Cette nuit-là
de Isabelle Minière

critiqué par Clarabel, le 29 août 2004
( - 48 ans)


La note:  étoiles
Victime consentante
La très grande particularité de "Cette nuit-là" est la narration en " Tu " de bout en bout du roman. Grande audace ! L'auteur use cette forme pour interpeller l'héroïne, Lisa, victime d'un mari violent. Car Lisa est mariée à Clément, un homme charmant, aux boucles dorées, un homme très intelligent, aimé et respecté de tous. Un homme irréprochable. Sauf que cet homme-là a deux faces : un côté pile pour la ville, et un côté face pour son foyer. Clément n'est plus Clément, il devient un individu au regard noir, qui jette des éclairs et annonce l'orage. Un homme redoutable. Qui ne lève pas la main sur Lisa, non. Sa perversion va plus loin : il use des mots, il retourne les accusations, il insinue que c'est sa faute à elle, qu'elle le rend aggressif par sa faute. Lui est juste un peu coléreux. Sans plus. Alors, Lisa ? Coupable, responsable, victime consentante ?..
Isabelle Minière en dénoue tous les rouages, livre une spirale infernale. L'homme marié ne peut disposer de son épouse comme d'un objet. Abuser d'elle sans son consentement. C'est voler. C'est violer ! L'auteur fait mouche en déployant l'esprit retors du pervers contre la vulnérabilité de la jeune femme. Se taire, c'est consentir. La coupable, c'est elle. Elle ne peut priver d'un père à son enfant. Etc...
"Cette nuit-là" est remarquable : la mécanique de la manipulation mentale est saisissante d'effroi. C'est écoeurant, mais hélas si réel. Cette lecture est dérangeante, certes, mais ça existe. Et pis voilà.
Court mais intense 8 étoiles

Un livre très court (125 pages très margées) qui raconte de façon forte et directe le ressenti d'une femme au mari qui ne porte pas très bien son prénom ; Clément.

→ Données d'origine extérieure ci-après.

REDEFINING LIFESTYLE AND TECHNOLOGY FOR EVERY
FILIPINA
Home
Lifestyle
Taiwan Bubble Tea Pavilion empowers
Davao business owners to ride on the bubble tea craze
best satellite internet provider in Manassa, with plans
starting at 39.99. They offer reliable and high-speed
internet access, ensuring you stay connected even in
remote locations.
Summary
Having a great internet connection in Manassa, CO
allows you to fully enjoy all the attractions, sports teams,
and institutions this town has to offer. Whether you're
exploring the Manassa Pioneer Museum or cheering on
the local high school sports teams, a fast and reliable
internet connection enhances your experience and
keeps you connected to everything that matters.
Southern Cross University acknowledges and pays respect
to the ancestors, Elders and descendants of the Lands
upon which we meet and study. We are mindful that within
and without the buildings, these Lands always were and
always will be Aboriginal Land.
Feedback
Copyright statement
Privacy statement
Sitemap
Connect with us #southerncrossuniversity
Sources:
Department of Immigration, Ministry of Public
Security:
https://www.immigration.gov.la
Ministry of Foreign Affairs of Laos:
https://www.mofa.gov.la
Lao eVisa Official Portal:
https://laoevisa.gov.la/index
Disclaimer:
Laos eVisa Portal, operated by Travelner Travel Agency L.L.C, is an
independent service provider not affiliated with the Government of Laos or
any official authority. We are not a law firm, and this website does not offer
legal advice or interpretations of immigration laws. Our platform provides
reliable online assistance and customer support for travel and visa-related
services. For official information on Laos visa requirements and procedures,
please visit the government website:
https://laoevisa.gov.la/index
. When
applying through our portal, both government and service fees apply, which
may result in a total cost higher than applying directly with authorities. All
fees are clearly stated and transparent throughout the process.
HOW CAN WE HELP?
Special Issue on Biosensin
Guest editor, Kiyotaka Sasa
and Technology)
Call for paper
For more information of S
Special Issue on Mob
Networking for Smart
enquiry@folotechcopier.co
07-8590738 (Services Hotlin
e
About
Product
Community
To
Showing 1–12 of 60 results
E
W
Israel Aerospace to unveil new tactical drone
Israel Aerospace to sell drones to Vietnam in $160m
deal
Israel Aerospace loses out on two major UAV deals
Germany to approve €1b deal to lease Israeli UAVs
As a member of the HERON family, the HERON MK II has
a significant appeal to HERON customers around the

Le style est différent et permet de s'imbiber rapidement des sentiments de cette femme et on lit ce livre d'une traite, en haleine.

Un plaisir pour ce livre qui m'a fait découvrir Isabelle Minière.

Maylany - - 44 ans - 11 novembre 2007


La délicatesse des mots 8 étoiles

Ce livre là pourrait être un témoignage – hélas encore trop souvent d’actualité - sur la violence conjugale et la culpabilité de la femme qui reste malgré tout. Mais c’est un roman, magnifiquement écrit, dans lequel aucun mot n’est de trop. Un récit écrit à la deuxième personne du singulier, comme une petite voix intérieure, un double qui s’adresse à la femme victime, Lisa. Elle se parle à elle-même en utilisant la distance du « tu ». Son mari, Clément, porte mal son prénom, car il est bien souvent coléreux, pas violent non, simplement nerveux, il élève facilement la voix. Pour protéger son fils encore très jeune, Lisa fait bloc et reste, petite souris qui s’efface ou essaie d’apaiser l’orage marital. Il y a d’ailleurs beaucoup de métaphores au long du texte : l’orage, les éclairs, la tempête, l’éclaircie… Et puis tout bascule, le mari adopte un comportement de plus en plus pernicieux, chantage forçant l’épouse à se soumettre. Et oui le viol conjugal existe, mais c’est dit ici de façon pudique, avec une analyse fine des mots, et des deux parties du couple. Ça pourrait presque être banal si ce n’était aussi bien écrit.